Every time a new token is computed in the inference layer, the output token’s query embedding is passed for the attention computation + the Keys and Values are always kept in the cache for the previous time steps. Therefore, the number of dot product and matrix product operations are reduced and that’s why it is called KV Cache.

The transposed key tensor is still of shape (t, d_head). However, the query tensor is now of shape (d_head, 1). Single-head single-sequence attention scores computation therefore requires 2.d_head.t FLOPs and overall, attention computations require 2.b.n_layers.d_model.t FLOPs. Attention now scales linearly with the total sequence length!

Memory Size of KV Cache

consider generating the next word after the prompt "The quick brown fox". During the initiation phase, the model processes the entire prompt to generate the key and value tensors for each token. In the decoding phase, when generating the next token (e.g., "jumps"), the model only needs to compute the query tensor for "jumps" and fetch the cached key and value tensors for the previous tokens ("The", "quick", "brown", "fox"). This avoids recomputing these tensors, reducing the computational cost.

The KV cache size grows linearly with the batch size and total sequence length (prompt + generated text). For a batch size b, sequence length t, n_layers layers, n_heads attention heads, d_head head dimension, and precision p_a, the total KV cache size (in bytes) is:

b * t * n_layers * n_heads * (2 * d_head * p_a)

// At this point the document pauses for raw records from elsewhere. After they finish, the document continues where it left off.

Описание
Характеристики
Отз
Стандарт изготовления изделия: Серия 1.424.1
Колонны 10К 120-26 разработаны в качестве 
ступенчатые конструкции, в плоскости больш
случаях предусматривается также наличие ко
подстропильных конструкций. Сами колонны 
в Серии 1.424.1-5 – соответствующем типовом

While KV caching improves efficiency, it trades memory for computation. The cache size grows with sequence length, posing memory management challenges, especially for long sequences with unknown lengths during inference.

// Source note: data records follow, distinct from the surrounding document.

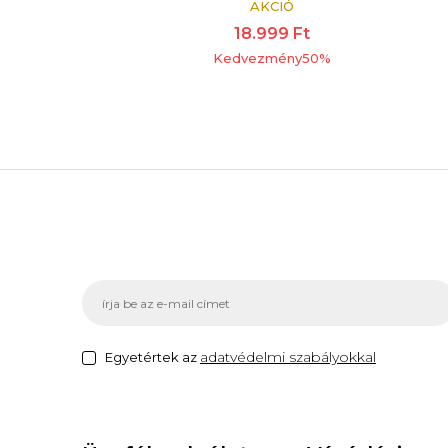
AKCIÓ
18.999
Ft
Kedvezmény
50
%
adatvédelmi szabályokkal
Egyetértek az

Suppose we have a language model with the following configuration:

Batch size (b) = 4
Total sequence length (t) = 1024 (prompt + generated text)
Number of layers (n_layers) = 24
Number of attention heads per layer (n_heads) = 16
Dimension of each attention head (d_head) = 64
Precision (p_a) = 2 bytes (half-precision, FP16)

Using the formula for the total KV cache size:

Total KV cache size (bytes) = b * t * n_layers * n_heads * (2 * d_head * p_a)

Total KV cache size (bytes) = 4 * 1024 * 24 * 16 * (2 * 64 * 2)

= 4,194,304 * 256

= 1,073,741,824 bytes

= 1 GiB

To put this into perspective, modern GPUs like the NVIDIA A100 have up to 80 GB of memory. However, the KV cache size grows linearly with the batch size and sequence length, so for larger batches or longer sequences, the memory requirements can quickly become substantial.

How to Manage Your KV Cache

Let’s try to understand some nobes that can be tweaked and whether they have any effect on the same.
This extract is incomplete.